Exercise prompt: Nothing but the lines below between the line holding "hurtownia, z którą" and the line holding "Zobacz dostępne integracje", inclusive, should appear in the answer, each set down exactly.

Data extracted from a collection:
========================
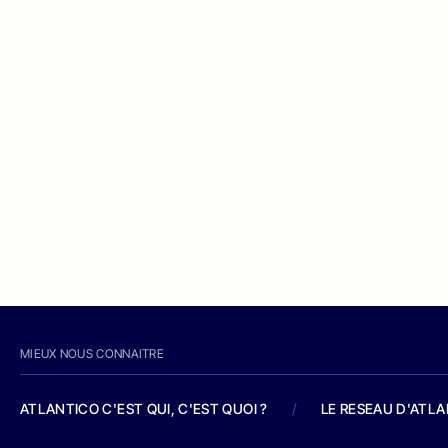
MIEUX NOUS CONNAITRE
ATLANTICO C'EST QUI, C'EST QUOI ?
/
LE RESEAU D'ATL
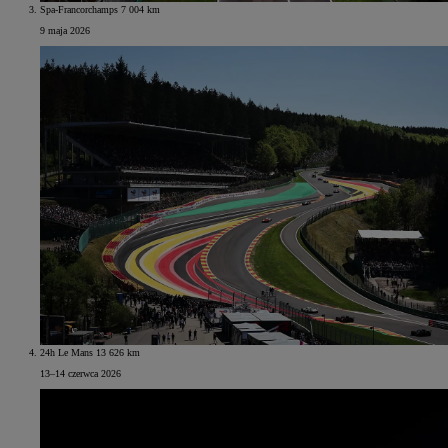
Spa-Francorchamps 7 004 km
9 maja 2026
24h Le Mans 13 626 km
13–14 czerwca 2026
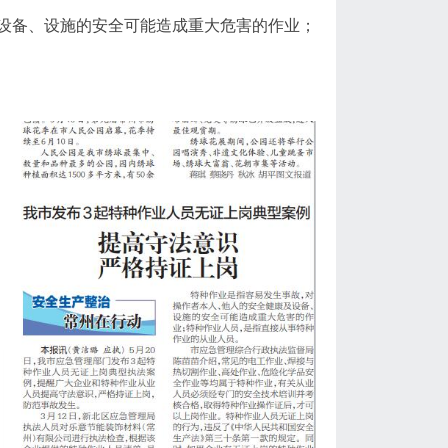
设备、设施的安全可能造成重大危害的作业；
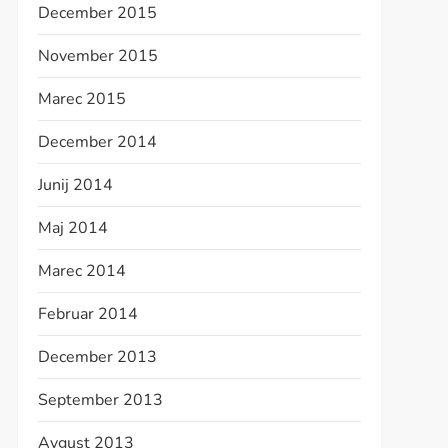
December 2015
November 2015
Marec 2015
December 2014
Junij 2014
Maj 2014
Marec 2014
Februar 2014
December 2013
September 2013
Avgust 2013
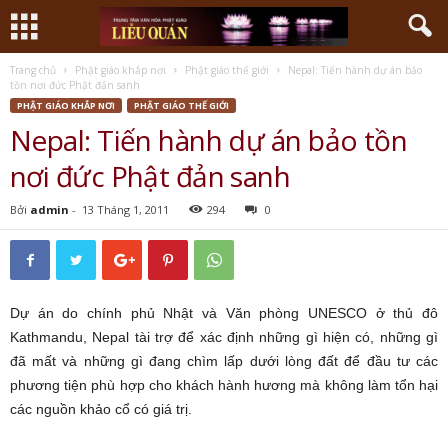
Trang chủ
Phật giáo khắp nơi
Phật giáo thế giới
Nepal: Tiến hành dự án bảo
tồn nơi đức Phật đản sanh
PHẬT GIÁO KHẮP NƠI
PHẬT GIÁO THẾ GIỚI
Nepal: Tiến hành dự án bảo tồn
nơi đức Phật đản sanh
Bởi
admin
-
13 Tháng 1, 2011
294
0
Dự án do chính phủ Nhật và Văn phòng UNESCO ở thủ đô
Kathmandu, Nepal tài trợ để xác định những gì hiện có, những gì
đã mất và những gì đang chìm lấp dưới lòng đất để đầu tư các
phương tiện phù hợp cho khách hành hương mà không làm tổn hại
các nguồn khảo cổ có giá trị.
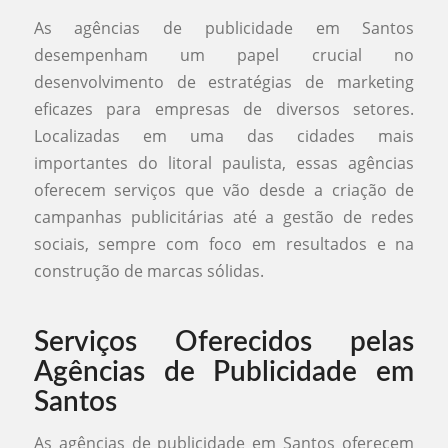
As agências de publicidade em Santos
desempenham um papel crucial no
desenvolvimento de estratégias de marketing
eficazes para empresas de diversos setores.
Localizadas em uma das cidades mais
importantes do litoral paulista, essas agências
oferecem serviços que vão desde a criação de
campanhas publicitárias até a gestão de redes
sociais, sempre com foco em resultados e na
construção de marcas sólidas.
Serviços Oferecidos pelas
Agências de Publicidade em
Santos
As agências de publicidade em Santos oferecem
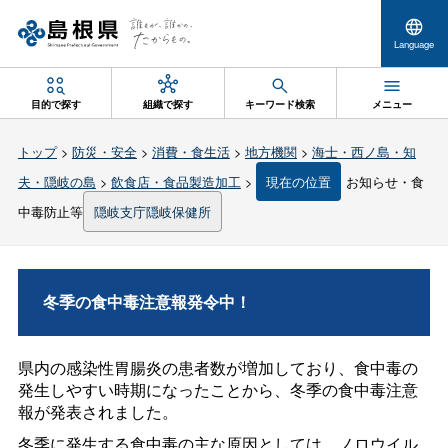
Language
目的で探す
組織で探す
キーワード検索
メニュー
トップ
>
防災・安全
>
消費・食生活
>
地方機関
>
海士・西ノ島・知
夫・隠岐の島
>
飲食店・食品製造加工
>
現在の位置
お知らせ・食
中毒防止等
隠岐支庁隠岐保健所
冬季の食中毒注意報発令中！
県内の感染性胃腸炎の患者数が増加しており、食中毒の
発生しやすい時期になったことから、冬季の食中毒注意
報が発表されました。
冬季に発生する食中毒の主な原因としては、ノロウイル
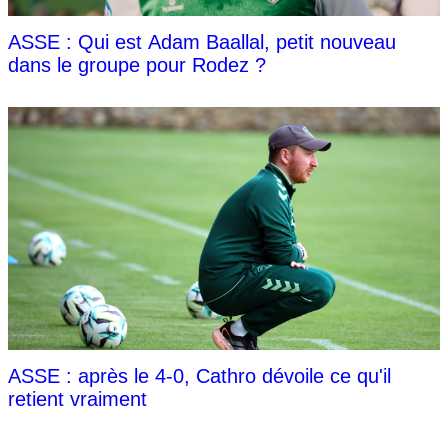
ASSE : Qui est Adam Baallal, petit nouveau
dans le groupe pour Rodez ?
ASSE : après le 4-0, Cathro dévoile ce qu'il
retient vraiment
========================
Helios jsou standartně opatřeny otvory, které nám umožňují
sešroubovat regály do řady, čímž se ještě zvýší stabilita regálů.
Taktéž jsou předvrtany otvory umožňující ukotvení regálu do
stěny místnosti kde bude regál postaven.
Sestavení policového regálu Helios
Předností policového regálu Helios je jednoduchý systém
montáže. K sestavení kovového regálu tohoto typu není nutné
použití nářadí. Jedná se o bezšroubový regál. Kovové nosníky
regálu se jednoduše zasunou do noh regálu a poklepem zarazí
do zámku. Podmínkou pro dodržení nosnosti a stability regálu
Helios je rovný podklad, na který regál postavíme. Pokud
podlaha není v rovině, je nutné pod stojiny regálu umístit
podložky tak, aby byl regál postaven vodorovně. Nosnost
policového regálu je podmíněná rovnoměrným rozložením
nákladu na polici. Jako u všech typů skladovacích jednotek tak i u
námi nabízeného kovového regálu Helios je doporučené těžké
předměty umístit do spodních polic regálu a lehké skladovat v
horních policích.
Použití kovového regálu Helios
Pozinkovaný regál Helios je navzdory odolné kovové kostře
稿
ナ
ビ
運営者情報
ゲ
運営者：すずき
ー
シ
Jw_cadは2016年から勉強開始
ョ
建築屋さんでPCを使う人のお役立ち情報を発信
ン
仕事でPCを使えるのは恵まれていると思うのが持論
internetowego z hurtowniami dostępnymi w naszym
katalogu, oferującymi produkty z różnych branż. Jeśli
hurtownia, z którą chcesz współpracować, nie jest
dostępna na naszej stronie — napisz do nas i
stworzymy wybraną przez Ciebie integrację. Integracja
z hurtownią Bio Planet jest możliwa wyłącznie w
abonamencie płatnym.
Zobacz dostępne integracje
========================
Your response:
hurtownia, z którą chcesz współpracować, nie jest
dostępna na naszej stronie — napisz do nas i
stworzymy wybraną przez Ciebie integrację. Integracja
z hurtownią Bio Planet jest możliwa wyłącznie w
abonamencie płatnym.
Zobacz dostępne integracje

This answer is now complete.